(Records shown begins)

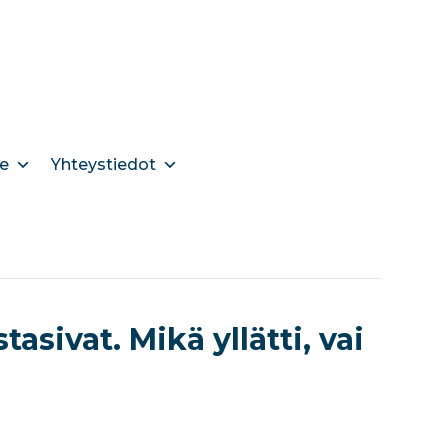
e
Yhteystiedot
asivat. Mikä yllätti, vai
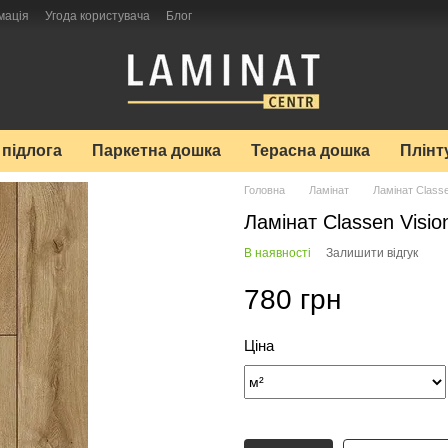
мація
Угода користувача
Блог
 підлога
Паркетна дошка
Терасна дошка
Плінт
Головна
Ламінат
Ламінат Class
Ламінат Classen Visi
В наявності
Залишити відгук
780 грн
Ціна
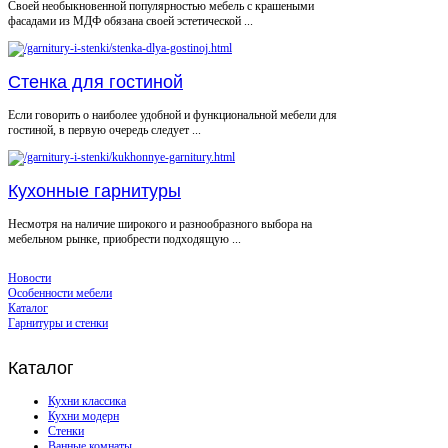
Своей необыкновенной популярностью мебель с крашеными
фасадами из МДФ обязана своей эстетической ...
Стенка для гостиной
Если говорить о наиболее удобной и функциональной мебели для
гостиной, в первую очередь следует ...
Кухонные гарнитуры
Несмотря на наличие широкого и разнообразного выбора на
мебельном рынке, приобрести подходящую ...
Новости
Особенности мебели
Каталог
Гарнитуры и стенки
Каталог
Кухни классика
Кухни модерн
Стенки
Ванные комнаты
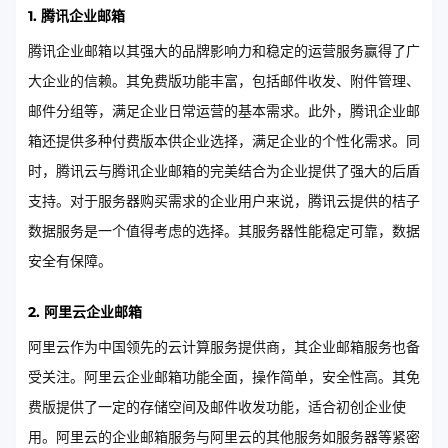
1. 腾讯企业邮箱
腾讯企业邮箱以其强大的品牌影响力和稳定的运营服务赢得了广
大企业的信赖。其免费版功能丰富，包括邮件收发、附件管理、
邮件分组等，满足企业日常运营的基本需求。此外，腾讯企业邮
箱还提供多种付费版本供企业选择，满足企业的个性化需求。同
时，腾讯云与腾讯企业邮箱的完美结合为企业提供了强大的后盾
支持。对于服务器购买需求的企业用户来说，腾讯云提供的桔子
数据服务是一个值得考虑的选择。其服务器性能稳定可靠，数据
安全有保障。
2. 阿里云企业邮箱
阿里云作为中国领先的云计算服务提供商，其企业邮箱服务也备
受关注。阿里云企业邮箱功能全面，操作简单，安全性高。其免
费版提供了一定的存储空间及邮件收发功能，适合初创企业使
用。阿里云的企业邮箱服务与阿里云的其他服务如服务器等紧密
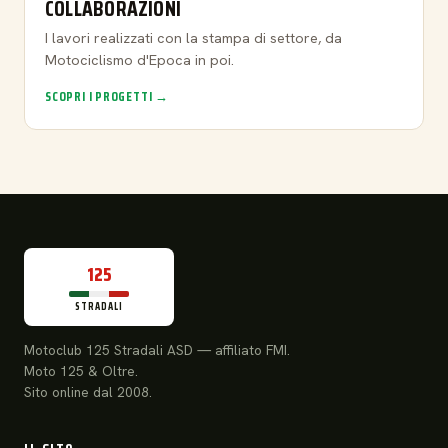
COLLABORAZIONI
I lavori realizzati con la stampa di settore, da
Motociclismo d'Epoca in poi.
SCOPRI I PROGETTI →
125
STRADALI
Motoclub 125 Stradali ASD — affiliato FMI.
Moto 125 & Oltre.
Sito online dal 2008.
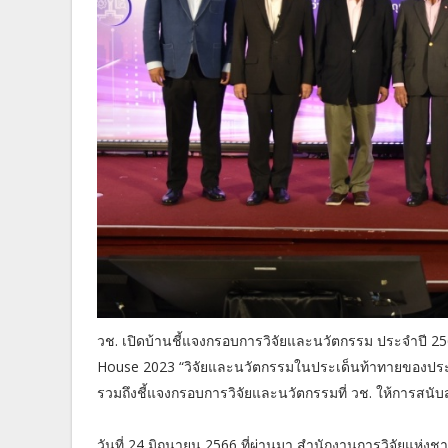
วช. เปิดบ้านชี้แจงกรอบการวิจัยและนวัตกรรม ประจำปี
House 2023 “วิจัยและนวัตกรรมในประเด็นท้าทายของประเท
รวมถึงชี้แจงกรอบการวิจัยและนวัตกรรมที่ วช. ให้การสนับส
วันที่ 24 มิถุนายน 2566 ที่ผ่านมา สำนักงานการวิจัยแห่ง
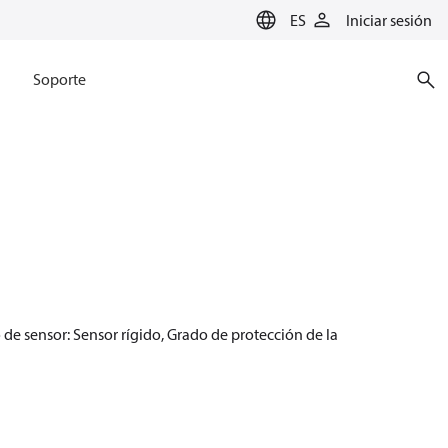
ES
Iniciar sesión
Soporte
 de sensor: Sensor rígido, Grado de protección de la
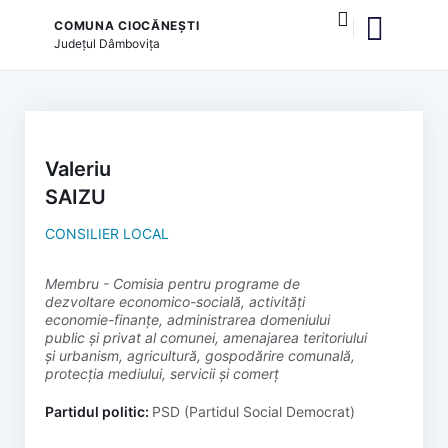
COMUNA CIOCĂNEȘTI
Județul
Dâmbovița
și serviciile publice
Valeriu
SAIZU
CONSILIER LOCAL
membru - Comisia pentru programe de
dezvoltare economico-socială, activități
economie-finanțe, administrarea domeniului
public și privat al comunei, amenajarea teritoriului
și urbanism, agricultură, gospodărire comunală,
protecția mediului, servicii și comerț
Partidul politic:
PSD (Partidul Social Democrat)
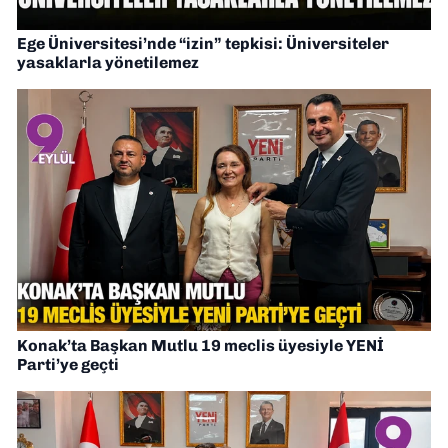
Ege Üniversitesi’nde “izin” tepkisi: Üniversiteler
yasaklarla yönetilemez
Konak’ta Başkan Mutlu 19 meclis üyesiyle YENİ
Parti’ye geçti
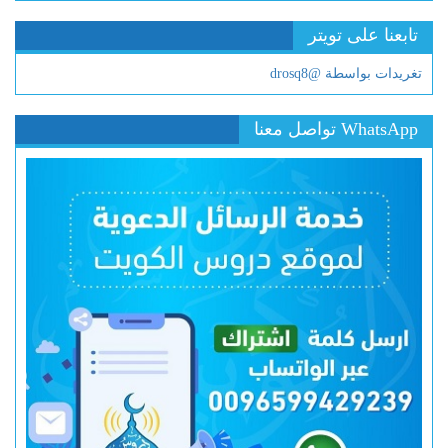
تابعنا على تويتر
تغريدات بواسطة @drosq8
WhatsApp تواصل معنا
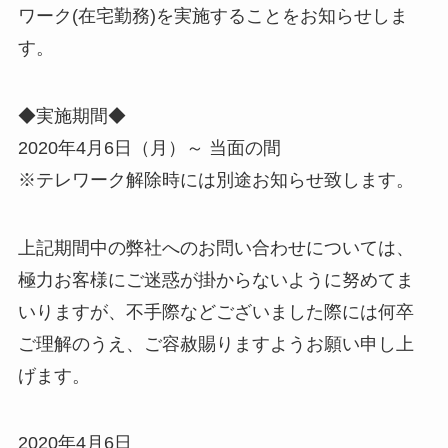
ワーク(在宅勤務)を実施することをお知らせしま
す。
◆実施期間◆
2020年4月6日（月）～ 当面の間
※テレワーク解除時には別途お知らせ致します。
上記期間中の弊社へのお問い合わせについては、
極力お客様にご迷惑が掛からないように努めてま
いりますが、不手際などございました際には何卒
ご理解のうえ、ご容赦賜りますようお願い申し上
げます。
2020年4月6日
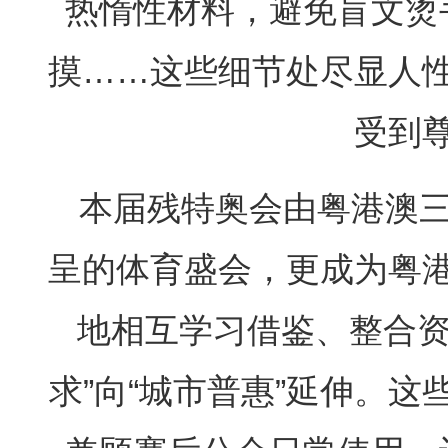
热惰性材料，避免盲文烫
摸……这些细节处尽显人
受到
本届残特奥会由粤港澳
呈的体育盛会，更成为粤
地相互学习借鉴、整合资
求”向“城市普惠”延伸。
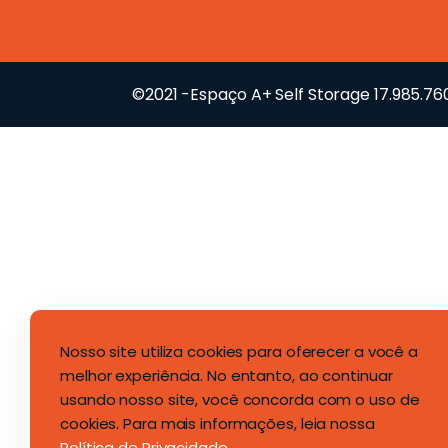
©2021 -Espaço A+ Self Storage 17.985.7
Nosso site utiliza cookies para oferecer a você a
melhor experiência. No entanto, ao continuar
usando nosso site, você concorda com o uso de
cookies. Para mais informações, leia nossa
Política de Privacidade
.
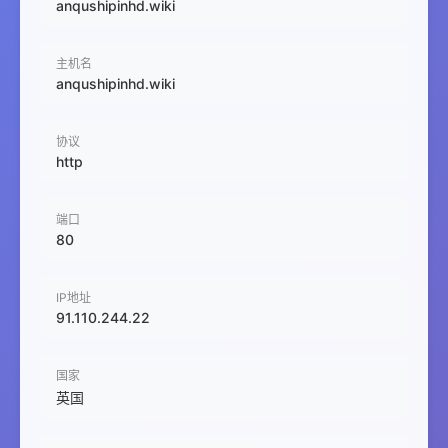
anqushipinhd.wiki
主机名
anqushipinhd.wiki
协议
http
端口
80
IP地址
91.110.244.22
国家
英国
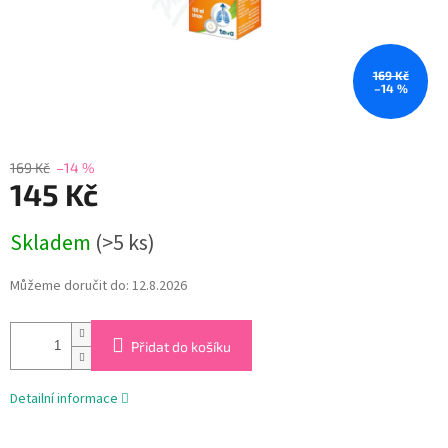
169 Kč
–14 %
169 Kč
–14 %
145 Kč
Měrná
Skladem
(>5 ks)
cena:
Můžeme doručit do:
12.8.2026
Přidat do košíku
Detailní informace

(Records shown ends)
(Records shown begins)

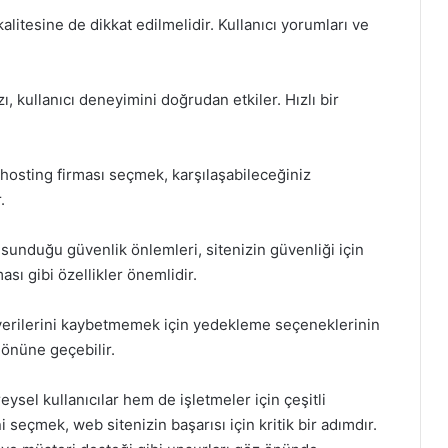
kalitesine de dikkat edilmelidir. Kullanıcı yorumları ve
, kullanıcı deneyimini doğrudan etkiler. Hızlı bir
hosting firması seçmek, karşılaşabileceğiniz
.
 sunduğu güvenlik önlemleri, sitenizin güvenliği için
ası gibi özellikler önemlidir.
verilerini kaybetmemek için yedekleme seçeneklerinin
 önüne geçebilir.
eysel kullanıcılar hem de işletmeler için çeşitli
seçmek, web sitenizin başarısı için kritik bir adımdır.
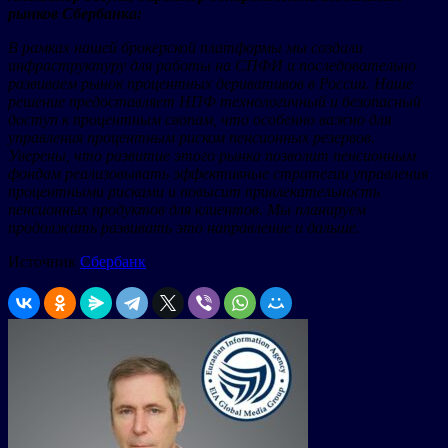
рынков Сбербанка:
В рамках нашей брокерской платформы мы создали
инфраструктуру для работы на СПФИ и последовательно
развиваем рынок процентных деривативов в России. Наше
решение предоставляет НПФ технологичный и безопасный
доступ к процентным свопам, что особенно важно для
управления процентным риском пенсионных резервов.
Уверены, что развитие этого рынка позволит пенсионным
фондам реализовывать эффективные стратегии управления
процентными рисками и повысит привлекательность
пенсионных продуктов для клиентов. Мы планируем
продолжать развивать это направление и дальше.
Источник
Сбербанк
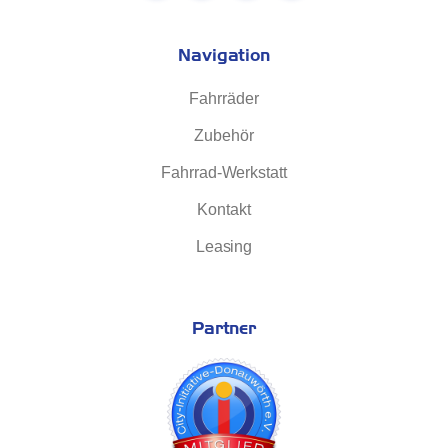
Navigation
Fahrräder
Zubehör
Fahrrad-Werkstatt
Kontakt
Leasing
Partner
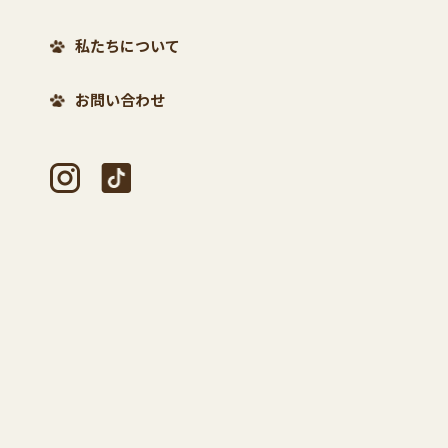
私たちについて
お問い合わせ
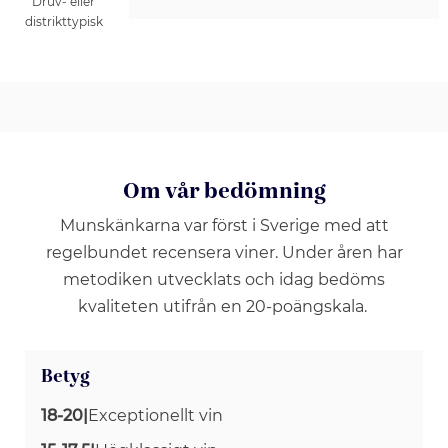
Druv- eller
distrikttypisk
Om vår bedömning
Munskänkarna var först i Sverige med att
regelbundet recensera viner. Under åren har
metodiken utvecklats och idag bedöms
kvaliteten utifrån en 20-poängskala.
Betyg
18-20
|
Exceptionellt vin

(Records shown ends)

▶ **What you have to do**
Excluding any pictures, print exactly the lines of the listing above from the line with "гостиной, в первую очередь следует ..." to the line with "大企业的信赖。其免费版功能丰富，包括邮件收发、附件管理、", both ends included.

▶ **Task output**
гостиной, в первую очередь следует ...
Кухонные гарнитуры
Несмотря на наличие широкого и разнообразного выбора на
мебельном рынке, приобрести подходящую ...
Новости
Особенности мебели
Каталог
Гарнитуры и стенки
Каталог
Кухни классика
Кухни модерн
Стенки
Ванные комнаты
1. 腾讯企业邮箱
腾讯企业邮箱以其强大的品牌影响力和稳定的运营服务赢得了广
大企业的信赖。其免费版功能丰富，包括邮件收发、附件管理、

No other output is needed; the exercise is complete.